Question

graph each equation.

1. \\(dfrac{x^2}{4} + dfrac{y^2}{9} = 1\\)

Explanation:

Step1: Identify the conic section

The equation \(\frac{x^{2}}{4}+\frac{y^{2}}{9} = 1\) is in the standard form of an ellipse \(\frac{x^{2}}{b^{2}}+\frac{y^{2}}{a^{2}}=1\) (since \(a^{2}=9\) and \(b^{2} = 4\), and \(a>b\), so it is a vertical ellipse).

Step2: Find the vertices and co - vertices

For a vertical ellipse \(\frac{x^{2}}{b^{2}}+\frac{y^{2}}{a^{2}}=1\), the center is at \((0,0)\). The vertices are at \((0,\pm a)\) and the co - vertices are at \((\pm b,0)\).
Since \(a=\sqrt{9} = 3\) and \(b=\sqrt{4}=2\), the vertices are \((0, 3)\) and \((0,- 3)\), and the co - vertices are \((2,0)\) and \((-2,0)\).

Step3: Plot the points and draw the ellipse

Plot the center \((0,0)\), vertices \((0,3)\), \((0, - 3)\) and co - vertices \((2,0)\), \((-2,0)\) on the coordinate plane.

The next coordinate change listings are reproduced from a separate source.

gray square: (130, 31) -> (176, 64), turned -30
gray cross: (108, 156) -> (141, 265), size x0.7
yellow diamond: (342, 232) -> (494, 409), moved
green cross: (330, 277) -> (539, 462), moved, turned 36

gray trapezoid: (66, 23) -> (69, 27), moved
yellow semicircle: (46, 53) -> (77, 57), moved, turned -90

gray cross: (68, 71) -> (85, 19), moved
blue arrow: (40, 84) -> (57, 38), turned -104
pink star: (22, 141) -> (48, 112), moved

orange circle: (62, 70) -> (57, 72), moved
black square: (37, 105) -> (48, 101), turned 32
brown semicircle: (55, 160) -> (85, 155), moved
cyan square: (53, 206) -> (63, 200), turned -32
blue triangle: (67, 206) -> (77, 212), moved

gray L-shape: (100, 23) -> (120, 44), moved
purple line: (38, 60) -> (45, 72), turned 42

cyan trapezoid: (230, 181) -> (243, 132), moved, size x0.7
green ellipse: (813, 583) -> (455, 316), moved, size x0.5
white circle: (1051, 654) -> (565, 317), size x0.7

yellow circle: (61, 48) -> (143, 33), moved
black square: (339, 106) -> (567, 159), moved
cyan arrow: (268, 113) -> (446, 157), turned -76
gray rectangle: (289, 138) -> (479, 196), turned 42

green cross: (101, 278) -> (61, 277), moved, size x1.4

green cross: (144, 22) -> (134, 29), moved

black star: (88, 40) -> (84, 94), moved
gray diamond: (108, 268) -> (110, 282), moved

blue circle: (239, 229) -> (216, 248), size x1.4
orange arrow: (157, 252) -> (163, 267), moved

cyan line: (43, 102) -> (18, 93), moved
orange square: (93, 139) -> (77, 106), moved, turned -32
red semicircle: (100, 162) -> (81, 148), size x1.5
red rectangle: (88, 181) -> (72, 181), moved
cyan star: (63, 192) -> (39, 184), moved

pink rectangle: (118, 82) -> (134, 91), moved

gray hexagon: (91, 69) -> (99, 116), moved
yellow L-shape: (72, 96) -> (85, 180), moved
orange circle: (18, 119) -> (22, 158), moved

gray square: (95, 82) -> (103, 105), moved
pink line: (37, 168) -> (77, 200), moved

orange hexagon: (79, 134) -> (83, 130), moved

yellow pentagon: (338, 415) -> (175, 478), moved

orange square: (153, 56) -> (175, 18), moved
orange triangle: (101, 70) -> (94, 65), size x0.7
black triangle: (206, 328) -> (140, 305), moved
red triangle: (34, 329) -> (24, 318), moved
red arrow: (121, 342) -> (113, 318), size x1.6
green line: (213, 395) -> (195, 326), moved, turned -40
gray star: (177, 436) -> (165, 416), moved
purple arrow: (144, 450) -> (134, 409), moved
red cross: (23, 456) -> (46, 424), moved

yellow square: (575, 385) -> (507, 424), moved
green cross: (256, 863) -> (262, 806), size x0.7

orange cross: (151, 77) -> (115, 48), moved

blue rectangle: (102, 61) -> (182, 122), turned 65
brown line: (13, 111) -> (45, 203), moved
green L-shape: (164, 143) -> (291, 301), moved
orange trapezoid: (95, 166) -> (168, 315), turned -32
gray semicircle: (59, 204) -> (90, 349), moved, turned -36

Then, draw a smooth curve connecting these points to form the ellipse. The major axis is along the \(y\) - axis with length \(2a = 6\) and the minor axis is along the \(x\) - axis with length \(2b=4\).

(Note: Since the problem asks to graph the equation, the final answer is the graph of the ellipse with center at the origin, vertices at \((0,\pm3)\) and co - vertices at \((\pm2,0)\) as described above. If we were to describe the key points for graphing: )

Answer:

The graph is an ellipse centered at the origin \((0,0)\) with vertices at \((0, 3)\), \((0,-3)\) and co - vertices at \((2,0)\), \((-2,0)\). To draw it, plot these points and sketch a smooth curve through them.